MH370 departed Kuala Lumpur International Airport at 12:41 a.m. on March 8. The conversation between the cockpit and air traffic control indicates nothing unusual right up until the pilot or co-pilot routinely signed off with Malaysian air traffic control at 01.19 a.m. before entering Vietnam's air space.

Two minutes later, the plane's transponder was turned off and it disappeared from civilian radar. Recordings of Malaysian military radar showed a large plane flying without a transponder heading to the opposite side of the Malayan peninsula.
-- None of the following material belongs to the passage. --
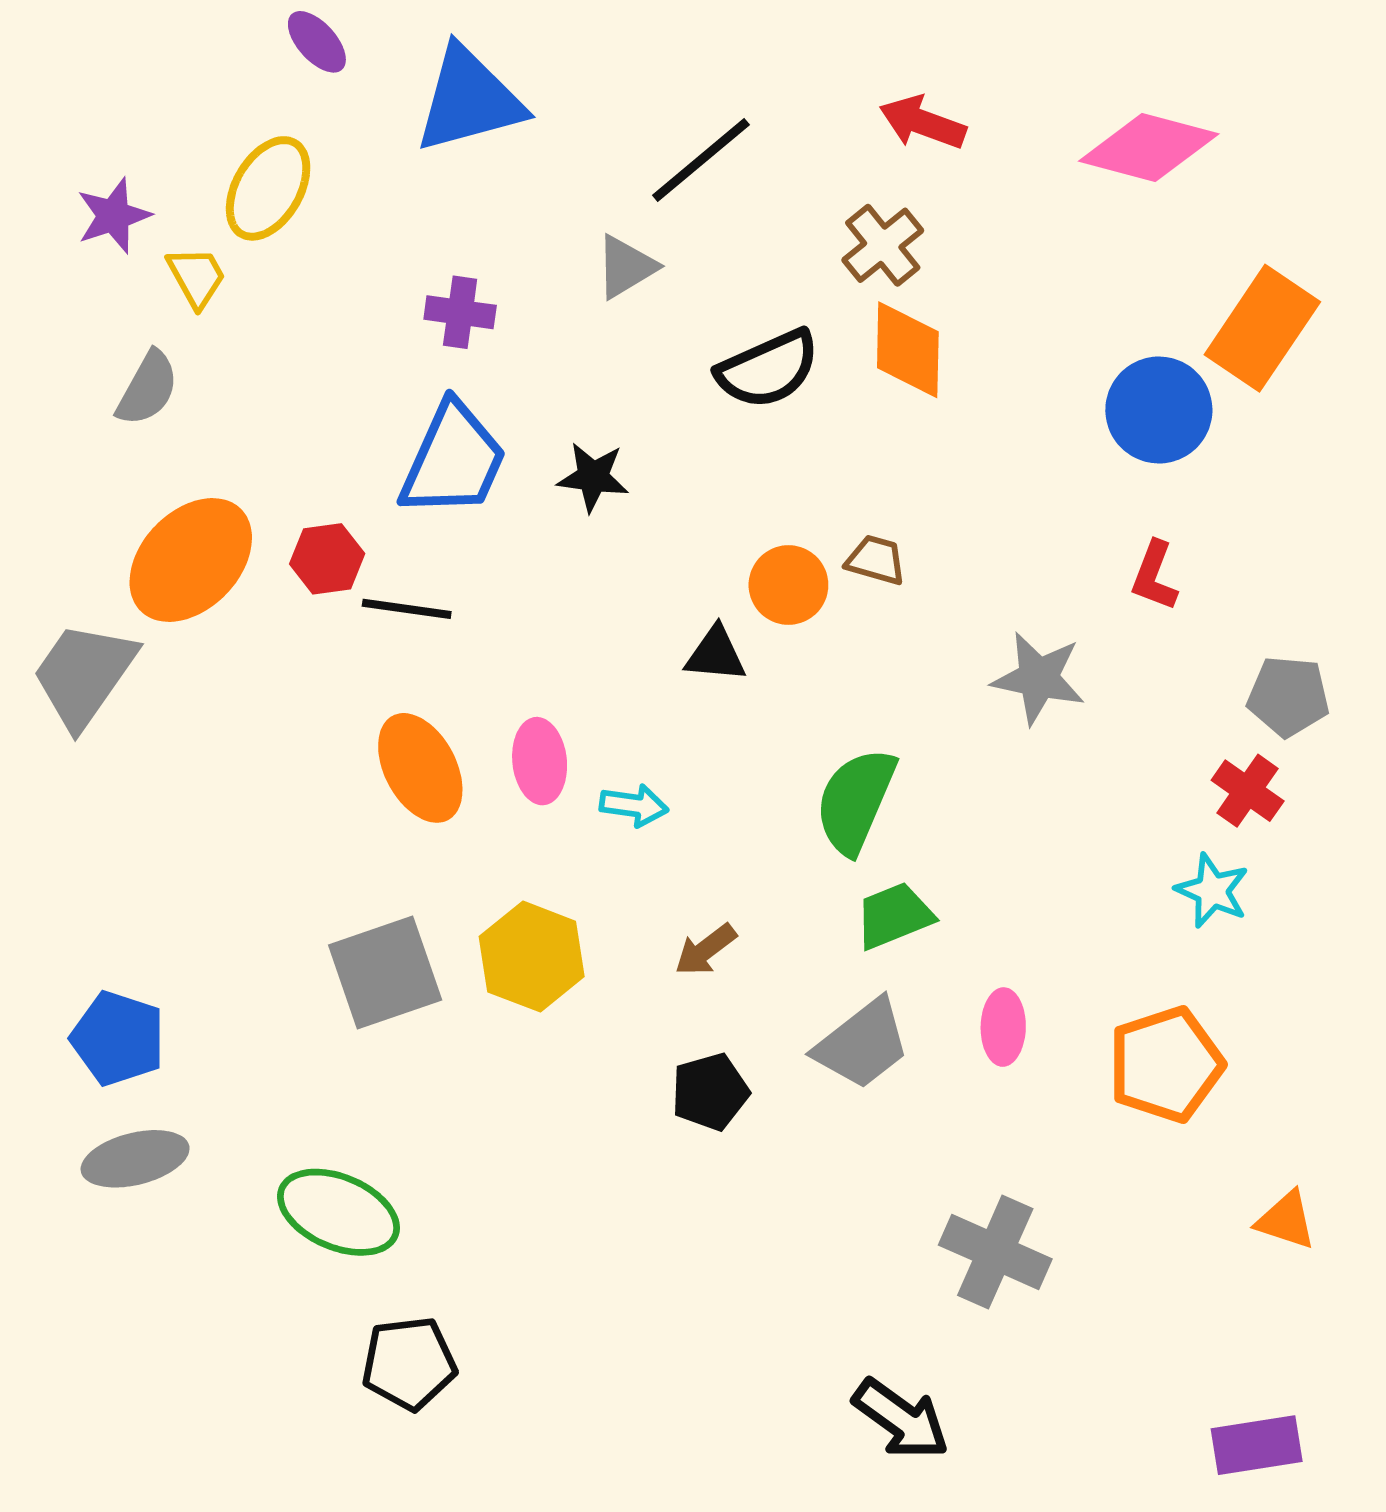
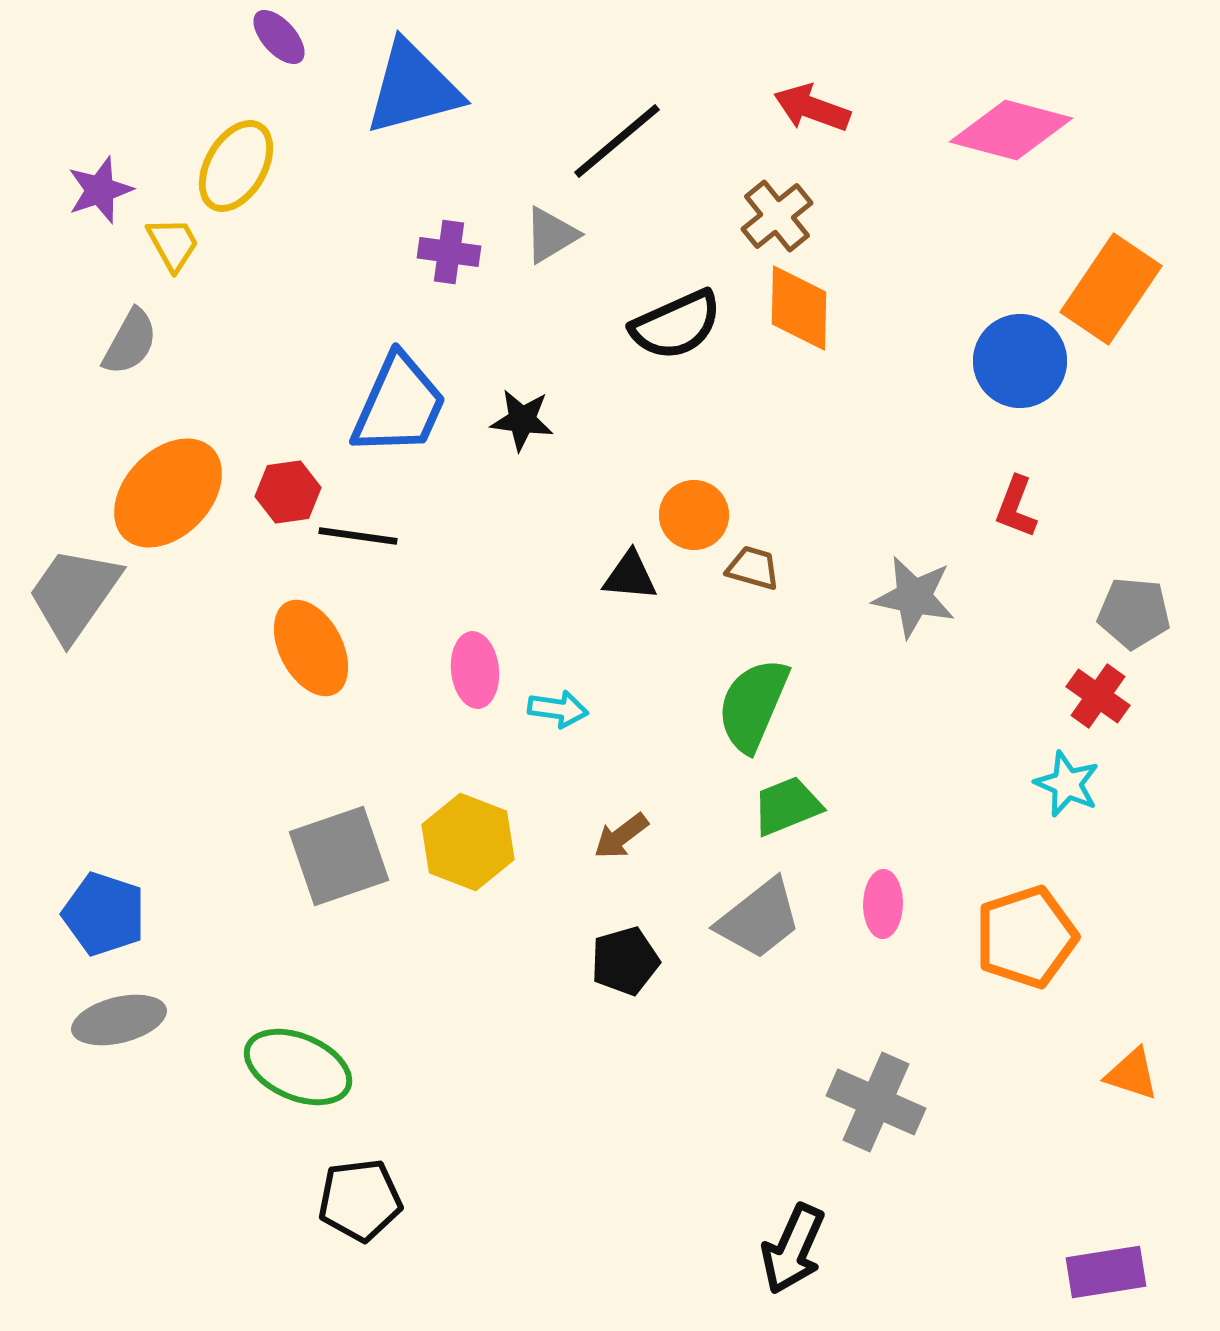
purple cross: (460, 312) -> (449, 252), moved
brown trapezoid: (876, 560) -> (753, 568), moved
orange ellipse: (420, 768) -> (311, 648), moved
black arrow: (901, 1419) -> (793, 1249), turned 78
It was last sighted at 2:15 a.m. 320 kilometres off the country's northwest coast.

It took a week for Malaysian authorities to confirm the plane was MH370.

"These movements are consistent with deliberate action by someone on the plane." Prime Minister Of Malaysia Najib Razak said.

Malaysia's authorities concluded that the plane's communications systems had been deliberately turned off and that the plane had either been sabotaged, hijacked or commandeered by a member of the crew.

Malaysia also revealed that British satellite data from the plane's engines strongly indicated it had flown on for nearly another six hours after the last radar sighting and had either headed north toward Central Asia, or south toward the Southern Indian Ocean.

Then on March 24th, based on new analysis of that satellite data.

"It is therefore with deep sadness and regret that I must inform you that according to this new data Flight MH370 ended in the Southern Indian Ocean." Prime Minister Of Malaysia Najib Razak said.

MH370 likely ran out of fuel and went down in the Indian Ocean not long after 8:11 a.m on March 8th, seven and a half hours after it began its journey and thousands of kilometres from its intended destination.